DATA SECTION:
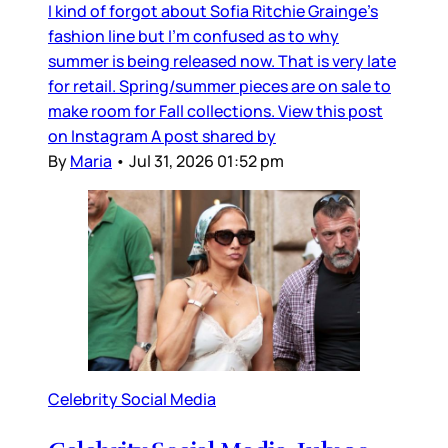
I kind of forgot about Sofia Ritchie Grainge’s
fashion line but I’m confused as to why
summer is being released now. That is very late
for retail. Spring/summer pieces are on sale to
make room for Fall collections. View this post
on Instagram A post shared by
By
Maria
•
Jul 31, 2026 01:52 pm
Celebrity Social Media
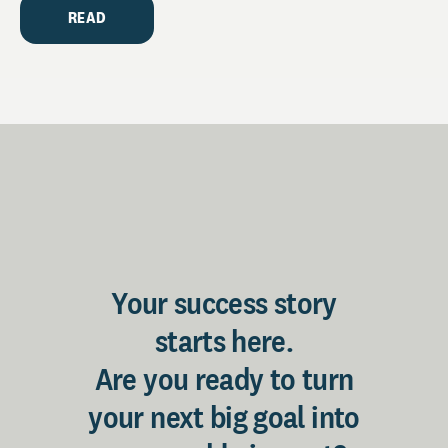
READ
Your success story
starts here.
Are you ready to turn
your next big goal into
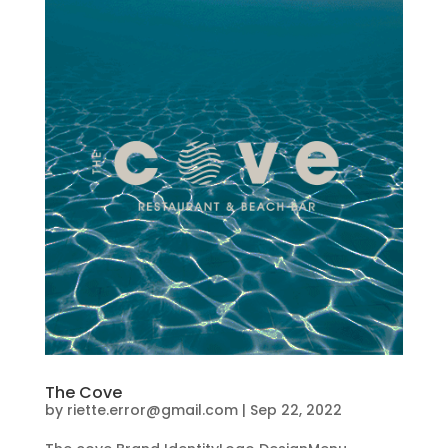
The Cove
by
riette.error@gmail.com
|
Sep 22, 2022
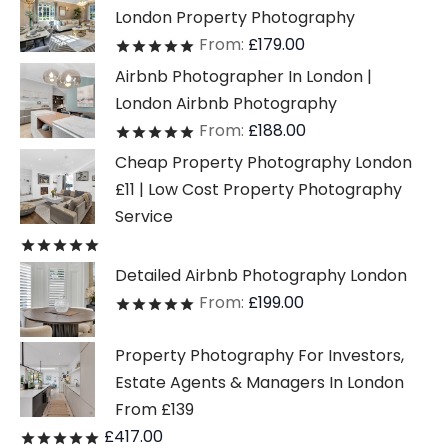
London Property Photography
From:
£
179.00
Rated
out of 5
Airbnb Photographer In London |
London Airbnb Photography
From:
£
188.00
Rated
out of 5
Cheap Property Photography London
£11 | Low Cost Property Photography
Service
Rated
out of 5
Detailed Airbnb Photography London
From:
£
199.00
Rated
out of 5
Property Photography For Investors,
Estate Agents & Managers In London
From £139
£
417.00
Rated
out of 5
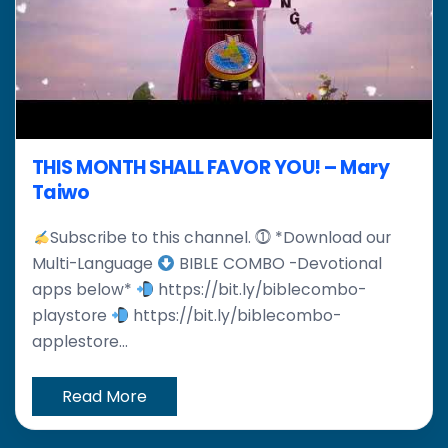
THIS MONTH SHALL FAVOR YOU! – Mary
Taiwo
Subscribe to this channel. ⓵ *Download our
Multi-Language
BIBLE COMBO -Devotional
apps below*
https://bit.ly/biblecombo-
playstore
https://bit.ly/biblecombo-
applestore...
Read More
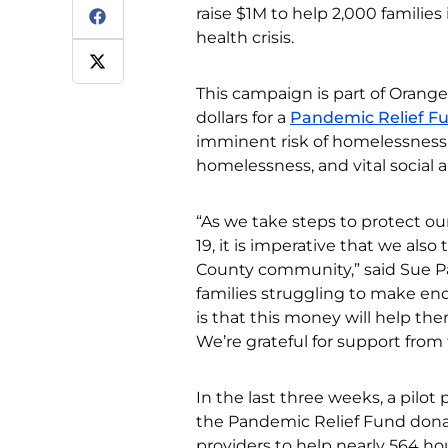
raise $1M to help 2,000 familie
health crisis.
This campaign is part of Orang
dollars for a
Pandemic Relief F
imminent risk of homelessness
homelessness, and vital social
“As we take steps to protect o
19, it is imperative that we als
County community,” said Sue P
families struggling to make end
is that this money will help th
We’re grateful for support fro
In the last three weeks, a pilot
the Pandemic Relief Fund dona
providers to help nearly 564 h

WHAT YOU NEED TO DO: The number of lines in the records that include "Photography" is what is needed, with no other words.

EXPECTED ANSWER: 6